- **TASK REQUIREMENTS**
All of the records must be given again exactly.
EXTRACTED ENTRIES START
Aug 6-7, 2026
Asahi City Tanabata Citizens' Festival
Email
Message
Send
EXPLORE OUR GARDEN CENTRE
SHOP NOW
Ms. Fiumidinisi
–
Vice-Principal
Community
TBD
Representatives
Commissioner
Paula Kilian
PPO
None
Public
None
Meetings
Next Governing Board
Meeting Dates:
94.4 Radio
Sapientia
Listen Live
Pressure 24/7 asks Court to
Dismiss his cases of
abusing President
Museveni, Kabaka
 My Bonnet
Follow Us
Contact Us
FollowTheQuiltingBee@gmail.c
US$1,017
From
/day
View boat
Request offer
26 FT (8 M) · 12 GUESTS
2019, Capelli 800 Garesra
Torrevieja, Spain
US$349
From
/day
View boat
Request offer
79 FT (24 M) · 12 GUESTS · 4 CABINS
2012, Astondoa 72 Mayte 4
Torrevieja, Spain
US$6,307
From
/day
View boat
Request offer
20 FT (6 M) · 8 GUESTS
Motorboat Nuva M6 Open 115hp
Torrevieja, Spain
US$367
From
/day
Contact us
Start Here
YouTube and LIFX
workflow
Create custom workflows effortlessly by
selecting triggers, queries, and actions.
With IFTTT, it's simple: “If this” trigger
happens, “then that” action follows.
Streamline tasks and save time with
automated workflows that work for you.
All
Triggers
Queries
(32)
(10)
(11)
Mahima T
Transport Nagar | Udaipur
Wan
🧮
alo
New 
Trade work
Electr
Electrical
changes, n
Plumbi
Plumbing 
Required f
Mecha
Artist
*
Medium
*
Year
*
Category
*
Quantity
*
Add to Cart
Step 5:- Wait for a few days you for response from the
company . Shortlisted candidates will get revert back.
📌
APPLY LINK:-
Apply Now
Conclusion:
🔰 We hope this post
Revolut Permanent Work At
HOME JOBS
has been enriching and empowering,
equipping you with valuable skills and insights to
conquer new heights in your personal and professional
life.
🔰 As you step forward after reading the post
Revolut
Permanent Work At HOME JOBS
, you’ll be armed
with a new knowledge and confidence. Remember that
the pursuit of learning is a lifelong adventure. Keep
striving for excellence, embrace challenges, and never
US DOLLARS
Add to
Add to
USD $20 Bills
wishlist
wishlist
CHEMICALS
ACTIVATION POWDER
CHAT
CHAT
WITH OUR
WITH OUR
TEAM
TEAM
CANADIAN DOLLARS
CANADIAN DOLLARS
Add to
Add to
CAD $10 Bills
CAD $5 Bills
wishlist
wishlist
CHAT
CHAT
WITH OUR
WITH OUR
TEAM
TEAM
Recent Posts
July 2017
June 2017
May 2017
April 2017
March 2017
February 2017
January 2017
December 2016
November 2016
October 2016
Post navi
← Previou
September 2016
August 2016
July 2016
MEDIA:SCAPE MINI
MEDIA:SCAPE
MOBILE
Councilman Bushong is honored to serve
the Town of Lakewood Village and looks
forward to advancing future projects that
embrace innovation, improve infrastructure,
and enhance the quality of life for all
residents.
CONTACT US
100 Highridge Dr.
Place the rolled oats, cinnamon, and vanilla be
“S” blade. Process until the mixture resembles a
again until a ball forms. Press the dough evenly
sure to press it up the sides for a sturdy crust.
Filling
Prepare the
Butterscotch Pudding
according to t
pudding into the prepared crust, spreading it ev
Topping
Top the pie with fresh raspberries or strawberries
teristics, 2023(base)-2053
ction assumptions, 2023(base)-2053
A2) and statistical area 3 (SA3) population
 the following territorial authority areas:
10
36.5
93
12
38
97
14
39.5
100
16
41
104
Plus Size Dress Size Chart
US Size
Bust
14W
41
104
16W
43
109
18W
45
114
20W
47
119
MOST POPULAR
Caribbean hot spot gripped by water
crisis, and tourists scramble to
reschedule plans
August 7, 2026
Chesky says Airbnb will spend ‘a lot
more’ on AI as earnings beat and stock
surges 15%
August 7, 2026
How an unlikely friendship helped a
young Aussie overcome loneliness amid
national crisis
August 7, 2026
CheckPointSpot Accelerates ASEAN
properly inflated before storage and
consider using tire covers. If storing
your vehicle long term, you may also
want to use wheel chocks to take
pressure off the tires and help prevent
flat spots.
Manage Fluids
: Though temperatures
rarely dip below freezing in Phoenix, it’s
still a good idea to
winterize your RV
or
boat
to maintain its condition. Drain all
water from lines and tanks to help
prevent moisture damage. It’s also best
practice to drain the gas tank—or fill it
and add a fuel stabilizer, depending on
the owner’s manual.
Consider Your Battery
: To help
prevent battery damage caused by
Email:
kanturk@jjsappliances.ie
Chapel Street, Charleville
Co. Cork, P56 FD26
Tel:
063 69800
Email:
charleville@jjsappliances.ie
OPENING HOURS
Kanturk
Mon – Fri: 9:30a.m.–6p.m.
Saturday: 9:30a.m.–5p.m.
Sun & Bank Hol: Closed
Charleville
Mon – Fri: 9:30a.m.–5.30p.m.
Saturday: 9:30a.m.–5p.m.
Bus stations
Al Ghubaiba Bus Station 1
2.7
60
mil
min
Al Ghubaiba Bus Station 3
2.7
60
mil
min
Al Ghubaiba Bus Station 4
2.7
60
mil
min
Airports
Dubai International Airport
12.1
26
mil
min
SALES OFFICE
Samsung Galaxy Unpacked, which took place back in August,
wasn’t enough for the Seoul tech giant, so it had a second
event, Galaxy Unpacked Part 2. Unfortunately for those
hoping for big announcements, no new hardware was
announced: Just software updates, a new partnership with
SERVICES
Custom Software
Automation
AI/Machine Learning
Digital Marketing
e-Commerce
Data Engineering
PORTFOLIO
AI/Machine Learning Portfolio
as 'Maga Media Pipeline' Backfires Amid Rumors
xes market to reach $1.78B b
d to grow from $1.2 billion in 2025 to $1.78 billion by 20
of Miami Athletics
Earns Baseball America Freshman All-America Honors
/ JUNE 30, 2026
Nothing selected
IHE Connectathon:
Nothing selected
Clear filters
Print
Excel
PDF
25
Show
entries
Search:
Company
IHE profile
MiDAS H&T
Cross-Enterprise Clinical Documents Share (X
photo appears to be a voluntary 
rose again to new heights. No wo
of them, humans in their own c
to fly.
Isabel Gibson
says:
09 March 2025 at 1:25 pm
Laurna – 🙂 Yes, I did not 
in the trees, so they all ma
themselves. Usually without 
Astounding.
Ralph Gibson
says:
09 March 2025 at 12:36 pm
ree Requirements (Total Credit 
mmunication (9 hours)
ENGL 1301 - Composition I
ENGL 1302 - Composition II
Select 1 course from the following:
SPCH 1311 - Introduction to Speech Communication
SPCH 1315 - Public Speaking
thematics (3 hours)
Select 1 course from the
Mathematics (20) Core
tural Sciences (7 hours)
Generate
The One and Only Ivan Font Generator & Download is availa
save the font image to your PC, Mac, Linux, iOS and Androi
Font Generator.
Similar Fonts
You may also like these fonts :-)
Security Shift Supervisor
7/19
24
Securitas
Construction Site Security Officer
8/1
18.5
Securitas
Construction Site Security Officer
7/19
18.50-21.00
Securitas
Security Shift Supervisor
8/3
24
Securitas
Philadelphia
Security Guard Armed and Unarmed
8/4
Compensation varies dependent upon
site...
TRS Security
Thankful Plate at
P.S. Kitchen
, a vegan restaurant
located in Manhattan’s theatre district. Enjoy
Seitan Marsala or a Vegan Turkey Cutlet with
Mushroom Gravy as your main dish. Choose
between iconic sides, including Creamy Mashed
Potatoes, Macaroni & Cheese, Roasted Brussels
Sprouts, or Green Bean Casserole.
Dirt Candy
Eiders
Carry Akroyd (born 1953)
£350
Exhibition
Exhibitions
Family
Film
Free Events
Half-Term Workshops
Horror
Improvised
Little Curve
EXTRACTED ENTRIES END
- **THE COMPLETED TASK**
Aug 6-7, 2026
Asahi City Tanabata Citizens' Festival
Email
Message
Send
EXPLORE OUR GARDEN CENTRE
SHOP NOW
Ms. Fiumidinisi
–
Vice-Principal
Community
TBD
Representatives
Commissioner
Paula Kilian
PPO
None
Public
None
Meetings
Next Governing Board
Meeting Dates:
94.4 Radio
Sapientia
Listen Live
Pressure 24/7 asks Court to
Dismiss his cases of
abusing President
Museveni, Kabaka
 My Bonnet
Follow Us
Contact Us
FollowTheQuiltingBee@gmail.c
US$1,017
From
/day
View boat
Request offer
26 FT (8 M) · 12 GUESTS
2019, Capelli 800 Garesra
Torrevieja, Spain
US$349
From
/day
View boat
Request offer
79 FT (24 M) · 12 GUESTS · 4 CABINS
2012, Astondoa 72 Mayte 4
Torrevieja, Spain
US$6,307
From
/day
View boat
Request offer
20 FT (6 M) · 8 GUESTS
Motorboat Nuva M6 Open 115hp
Torrevieja, Spain
US$367
From
/day
Contact us
Start Here
YouTube and LIFX
workflow
Create custom workflows effortlessly by
selecting triggers, queries, and actions.
With IFTTT, it's simple: “If this” trigger
happens, “then that” action follows.
Streamline tasks and save time with
automated workflows that work for you.
All
Triggers
Queries
(32)
(10)
(11)
Mahima T
Transport Nagar | Udaipur
Wan
🧮
alo
New 
Trade work
Electr
Electrical
changes, n
Plumbi
Plumbing 
Required f
Mecha
Artist
*
Medium
*
Year
*
Category
*
Quantity
*
Add to Cart
Step 5:- Wait for a few days you for response from the
company . Shortlisted candidates will get revert back.
📌
APPLY LINK:-
Apply Now
Conclusion:
🔰 We hope this post
Revolut Permanent Work At
HOME JOBS
has been enriching and empowering,
equipping you with valuable skills and insights to
conquer new heights in your personal and professional
life.
🔰 As you step forward after reading the post
Revolut
Permanent Work At HOME JOBS
, you’ll be armed
with a new knowledge and confidence. Remember that
the pursuit of learning is a lifelong adventure. Keep
striving for excellence, embrace challenges, and never
US DOLLARS
Add to
Add to
USD $20 Bills
wishlist
wishlist
CHEMICALS
ACTIVATION POWDER
CHAT
CHAT
WITH OUR
WITH OUR
TEAM
TEAM
CANADIAN DOLLARS
CANADIAN DOLLARS
Add to
Add to
CAD $10 Bills
CAD $5 Bills
wishlist
wishlist
CHAT
CHAT
WITH OUR
WITH OUR
TEAM
TEAM
Recent Posts
July 2017
June 2017
May 2017
April 2017
March 2017
February 2017
January 2017
December 2016
November 2016
October 2016
Post navi
← Previou
September 2016
August 2016
July 2016
MEDIA:SCAPE MINI
MEDIA:SCAPE
MOBILE
Councilman Bushong is honored to serve
the Town of Lakewood Village and looks
forward to advancing future projects that
embrace innovation, improve infrastructure,
and enhance the quality of life for all
residents.
CONTACT US
100 Highridge Dr.
Place the rolled oats, cinnamon, and vanilla be
“S” blade. Process until the mixture resembles a
again until a ball forms. Press the dough evenly
sure to press it up the sides for a sturdy crust.
Filling
Prepare the
Butterscotch Pudding
according to t
pudding into the prepared crust, spreading it ev
Topping
Top the pie with fresh raspberries or strawberries
teristics, 2023(base)-2053
ction assumptions, 2023(base)-2053
A2) and statistical area 3 (SA3) population
 the following territorial authority areas:
10
36.5
93
12
38
97
14
39.5
100
16
41
104
Plus Size Dress Size Chart
US Size
Bust
14W
41
104
16W
43
109
18W
45
114
20W
47
119
MOST POPULAR
Caribbean hot spot gripped by water
crisis, and tourists scramble to
reschedule plans
August 7, 2026
Chesky says Airbnb will spend ‘a lot
more’ on AI as earnings beat and stock
surges 15%
August 7, 2026
How an unlikely friendship helped a
young Aussie overcome loneliness amid
national crisis
August 7, 2026
CheckPointSpot Accelerates ASEAN
properly inflated before storage and
consider using tire covers. If storing
your vehicle long term, you may also
want to use wheel chocks to take
pressure off the tires and help prevent
flat spots.
Manage Fluids
: Though temperatures
rarely dip below freezing in Phoenix, it’s
still a good idea to
winterize your RV
or
boat
to maintain its condition. Drain all
water from lines and tanks to help
prevent moisture damage. It’s also best
practice to drain the gas tank—or fill it
and add a fuel stabilizer, depending on
the owner’s manual.
Consider Your Battery
: To help
prevent battery damage caused by
Email:
kanturk@jjsappliances.ie
Chapel Street, Charleville
Co. Cork, P56 FD26
Tel:
063 69800
Email:
charleville@jjsappliances.ie
OPENING HOURS
Kanturk
Mon – Fri: 9:30a.m.–6p.m.
Saturday: 9:30a.m.–5p.m.
Sun & Bank Hol: Closed
Charleville
Mon – Fri: 9:30a.m.–5.30p.m.
Saturday: 9:30a.m.–5p.m.
Bus stations
Al Ghubaiba Bus Station 1
2.7
60
mil
min
Al Ghubaiba Bus Station 3
2.7
60
mil
min
Al Ghubaiba Bus Station 4
2.7
60
mil
min
Airports
Dubai International Airport
12.1
26
mil
min
SALES OFFICE
Samsung Galaxy Unpacked, which took place back in August,
wasn’t enough for the Seoul tech giant, so it had a second
event, Galaxy Unpacked Part 2. Unfortunately for those
hoping for big announcements, no new hardware was
announced: Just software updates, a new partnership with
SERVICES
Custom Software
Automation
AI/Machine Learning
Digital Marketing
e-Commerce
Data Engineering
PORTFOLIO
AI/Machine Learning Portfolio
as 'Maga Media Pipeline' Backfires Amid Rumors
xes market to reach $1.78B b
d to grow from $1.2 billion in 2025 to $1.78 billion by 20
of Miami Athletics
Earns Baseball America Freshman All-America Honors
/ JUNE 30, 2026
Nothing selected
IHE Connectathon:
Nothing selected
Clear filters
Print
Excel
PDF
25
Show
entries
Search:
Company
IHE profile
MiDAS H&T
Cross-Enterprise Clinical Documents Share (X
photo appears to be a voluntary 
rose again to new heights. No wo
of them, humans in their own c
to fly.
Isabel Gibson
says:
09 March 2025 at 1:25 pm
Laurna – 🙂 Yes, I did not 
in the trees, so they all ma
themselves. Usually without 
Astounding.
Ralph Gibson
says:
09 March 2025 at 12:36 pm
ree Requirements (Total Credit 
mmunication (9 hours)
ENGL 1301 - Composition I
ENGL 1302 - Composition II
Select 1 course from the following:
SPCH 1311 - Introduction to Speech Communication
SPCH 1315 - Public Speaking
thematics (3 hours)
Select 1 course from the
Mathematics (20) Core
tural Sciences (7 hours)
Generate
The One and Only Ivan Font Generator & Download is availa
save the font image to your PC, Mac, Linux, iOS and Androi
Font Generator.
Similar Fonts
You may also like these fonts :-)
Security Shift Supervisor
7/19
24
Securitas
Construction Site Security Officer
8/1
18.5
Securitas
Construction Site Security Officer
7/19
18.50-21.00
Securitas
Security Shift Supervisor
8/3
24
Securitas
Philadelphia
Security Guard Armed and Unarmed
8/4
Compensation varies dependent upon
site...
TRS Security
Thankful Plate at
P.S. Kitchen
, a vegan restaurant
located in Manhattan’s theatre district. Enjoy
Seitan Marsala or a Vegan Turkey Cutlet with
Mushroom Gravy as your main dish. Choose
between iconic sides, including Creamy Mashed
Potatoes, Macaroni & Cheese, Roasted Brussels
Sprouts, or Green Bean Casserole.
Dirt Candy
Eiders
Carry Akroyd (born 1953)
£350
Exhibition
Exhibitions
Family
Film
Free Events
Half-Term Workshops
Horror
Improvised
Little Curve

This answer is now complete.